Überblick
Was gehört zur Prostata-Vorsorge?
Am Beginn stehen ein ärztliches Gespräch zu Beschwerden, Vorerkrankungen und familiären Risiken sowie eine körperliche Untersuchung.
Der PSA-Wert kann zusätzliche Hinweise liefern, muss aber alters-, verlaufs- und risikobezogen interpretiert werden. Ein einzelner Wert ist keine Krebsdiagnose.
Orientierung
Für wen ist die Vorsorge besonders wichtig?
- Männer ab dem empfohlenen Vorsorgealter
- Familiäre Belastung mit Prostatakrebs
- Veränderungen beim Wasserlassen
- Wunsch nach individueller Risikoabschätzung
Untersuchung
Diagnostik in der Ordination
Am Beginn steht immer ein persönliches Gespräch. Die weiteren Untersuchungen richten sich gezielt nach Ihren Beschwerden und dem erhobenen Befund.
Anamnese und persönliche Risikoeinschätzung
Tastuntersuchung der Prostata
PSA-Bestimmung nach ärztlicher Aufklärung
Ultraschall und bei Auffälligkeiten weitere Diagnostik
Therapie
Auffällige Befunde sorgfältig einordnen
Ein erhöhter PSA-Wert kann unterschiedliche Ursachen haben. Kontrollmessungen und zusätzliche Untersuchungen helfen, unnötige Eingriffe zu vermeiden und relevante Befunde zu erkennen.
Wenn sich ein konkreter Verdacht ergibt, werden die nächsten diagnostischen Schritte und mögliche Behandlungen verständlich besprochen.
„Wir nehmen uns Zeit, medizinische Zusammenhänge verständlich zu erklären und gemeinsam eine passende Entscheidung zu treffen.“Dr. Dominik Rosenlechner
FAQ
Häufige Fragen
Ab welchem Alter ist Vorsorge sinnvoll?
Der geeignete Beginn hängt von Alter und persönlichem Risiko ab. Bei familiärer Belastung kann eine frühere Beratung sinnvoll sein.
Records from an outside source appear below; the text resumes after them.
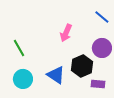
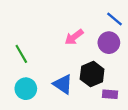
pink arrow: (66, 33) -> (74, 37), turned 30
purple circle: (102, 48) -> (109, 43), moved

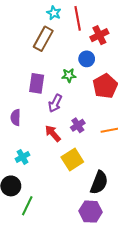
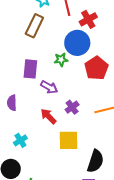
blue circle: (87, 59) -> (77, 43), size x1.6
purple arrow: (55, 103) -> (49, 87), turned -84
yellow square: (72, 159) -> (69, 140), turned 35

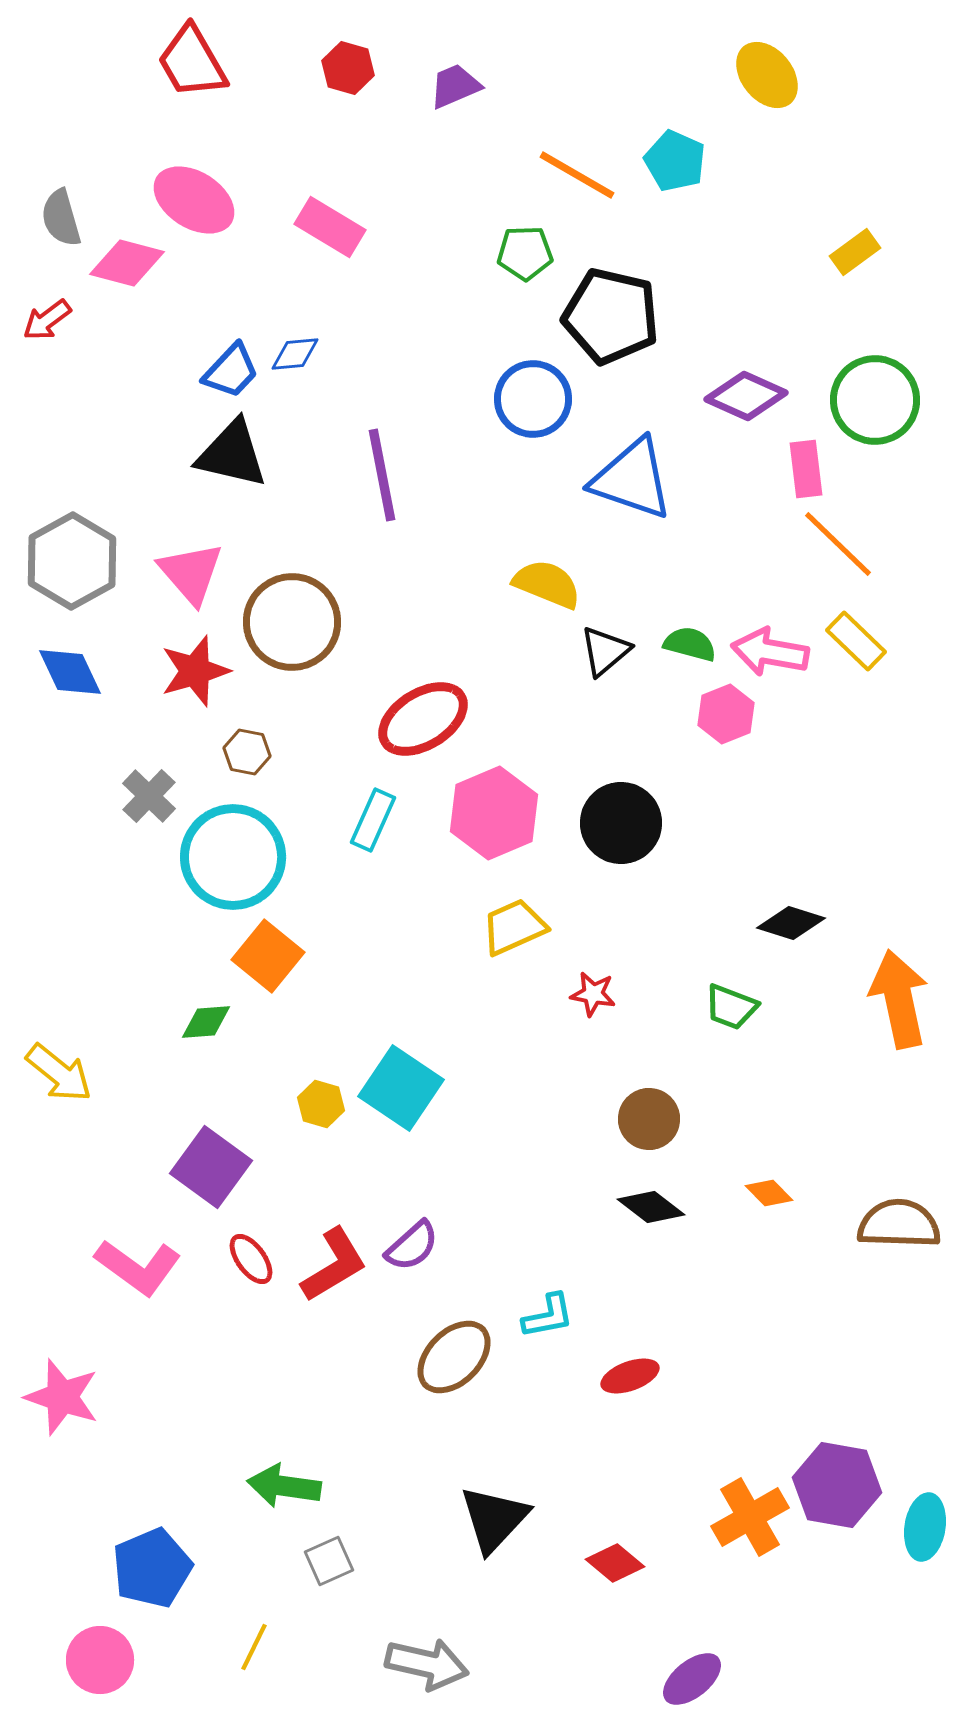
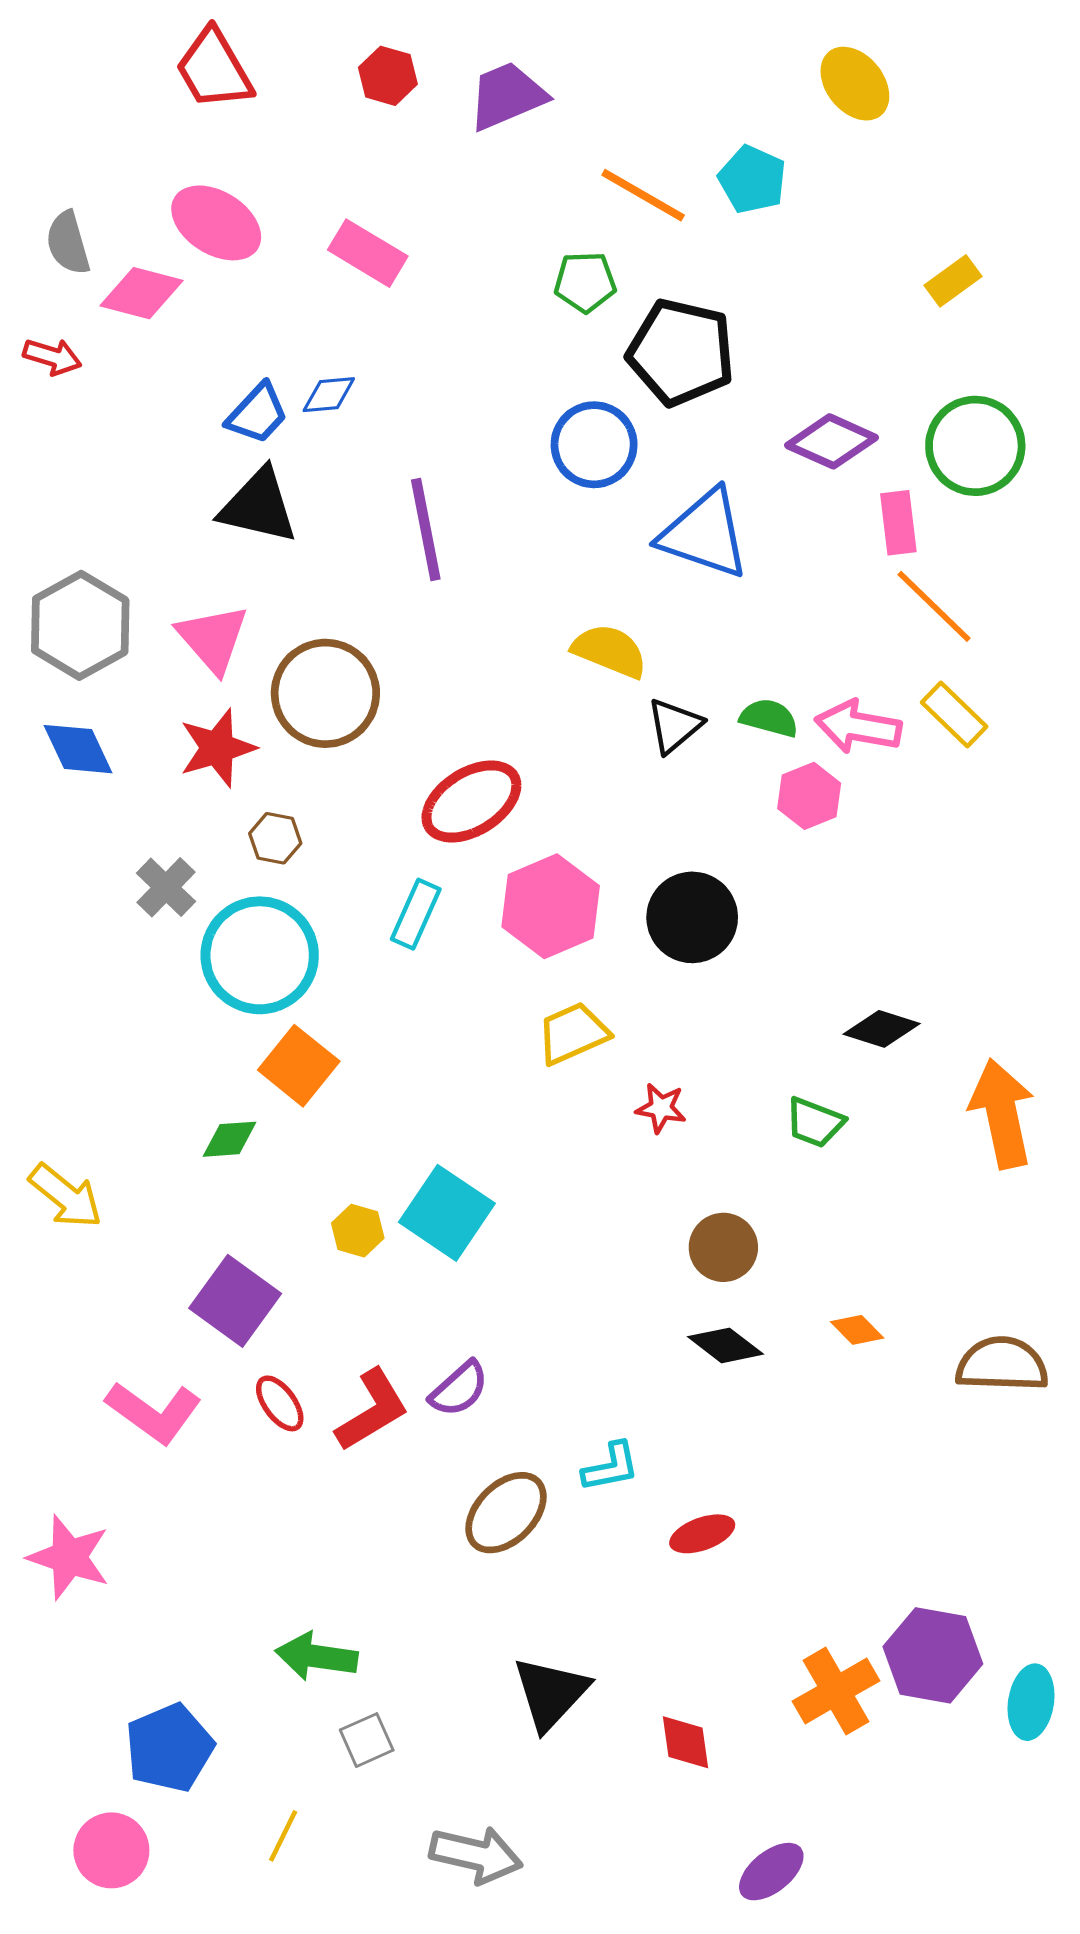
purple trapezoid: (455, 86) -> (507, 96), size x1.4
red arrow: (47, 320) -> (52, 357), turned -126
red diamond: (615, 1563) -> (685, 1742), turned 42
Bedeutet ein hoher PSA-Wert automatisch Krebs?
Nein. Auch gutartige Veränderungen, Entzündungen und andere Einflüsse können den Wert erhöhen.
Verursacht Prostatakrebs früh Beschwerden?
Häufig nicht. Deshalb basiert die Früherkennung nicht nur auf vorhandenen Symptomen.